The FCC has asserted that the TCPA covers campaign calls according to the Act’s plain language.  But the FCC’s guidance isn’t necessarily heeded by campaigns, as shown by the different treatment of the issue in two recent articles.  One describes the proliferation of robocalls in NYC elections and depicts political campaigns’ actions as politically protected speech that is exempt from the TCPA, directly contradicting the FCC’s stance on the matter.  The other concerns the same scenario in Hickory, NC’s mayoral election, but acknowledges that a campaign’s robocalls may have been TCPA violations, with officials blaming North Carolina election law for the lack of guidance.

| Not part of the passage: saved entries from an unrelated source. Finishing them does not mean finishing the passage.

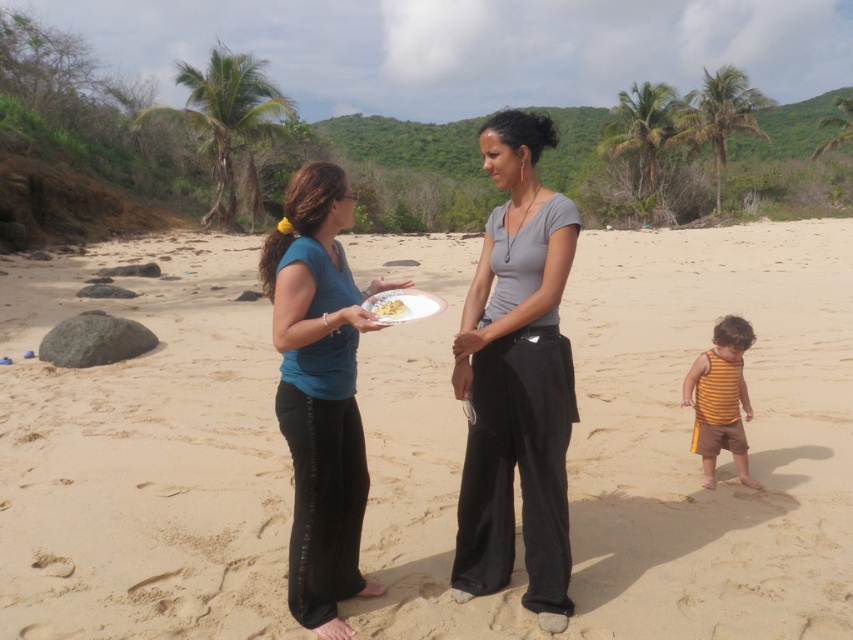 You are a photographer trying to capture a group photo of the gray matte shirt at center and the blue matte shirt at center. Based on their heights, which one should stand in the back to avoid blocking the other?

The gray matte shirt at center is much taller than the blue matte shirt at center, so the gray matte shirt at center should stand in the back to avoid blocking the shorter one.

You are a photographer trying to capture a photo of the blue matte shirt at center and the white matte plate at center. If you want to ensure both are fully visible in the frame, which object should you focus on to avoid cropping?

You should focus on the blue matte shirt at center because it might be wider than the white matte plate at center, so centering the shirt ensures the plate will also fit in the frame.

Consider the image. What is located at the coordinates point [515,380]?

The gray matte shirt at center is located at point [515,380]. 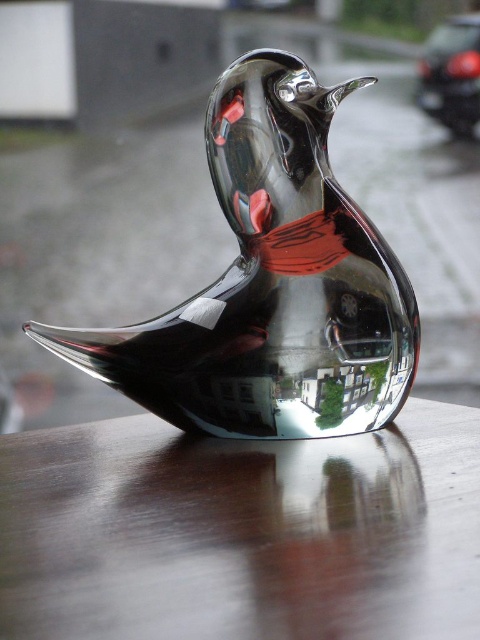 Question: Which point is farther to the camera?

Choices:
 (A) shiny metallic bird at center
 (B) glossy wood table at center

Answer: (A)

Question: Which object is closer to the camera taking this photo?

Choices:
 (A) shiny metallic bird at center
 (B) glossy wood table at center

Answer: (B)

Question: Is glossy wood table at center to the left of shiny metallic bird at center from the viewer's perspective?

Choices:
 (A) yes
 (B) no

Answer: (B)

Question: Can you confirm if glossy wood table at center is positioned below shiny metallic bird at center?

Choices:
 (A) yes
 (B) no

Answer: (A)

Question: Which object appears farthest from the camera in this image?

Choices:
 (A) shiny metallic bird at center
 (B) glossy wood table at center

Answer: (A)

Question: Is glossy wood table at center below shiny metallic bird at center?

Choices:
 (A) no
 (B) yes

Answer: (B) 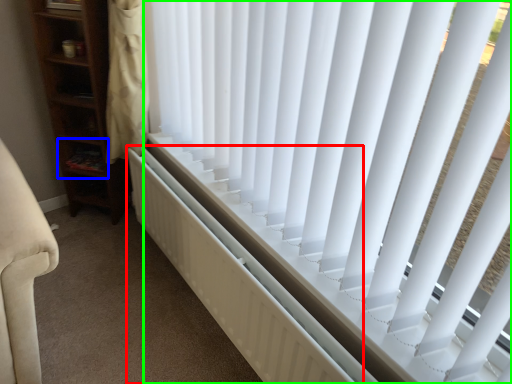 Question: Considering the real-world distances, which object is closest to radiator (highlighted by a red box)? shelf (highlighted by a blue box) or window blind (highlighted by a green box).

Choices:
 (A) shelf
 (B) window blind

Answer: (B)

Courts have not done much to help clear up the issue.  Arkansas and South Carolina laws that prohibited political robocalls were struck down on First Amendment grounds.  Those decisions, however, turned on the content-based nature of the law, not on the particular speech involved.  Following similar reasoning, Indiana’s general prohibition on robocalls has been upheld, with the Supreme Court recently declining review.  Indiana’s law, unlike South Carolina’s and Arkansas’, is a general ban, which makes it content neutral and subject to a lower level of scrutiny.  In sum, whether political campaigns are subject to the TCPA represents a murky legal question right now.  Considering the general quagmire TCPA issues can raise, as demonstrated by these recent complaints, it’s important to be aware of the scope of telemarketing laws and take steps to comply.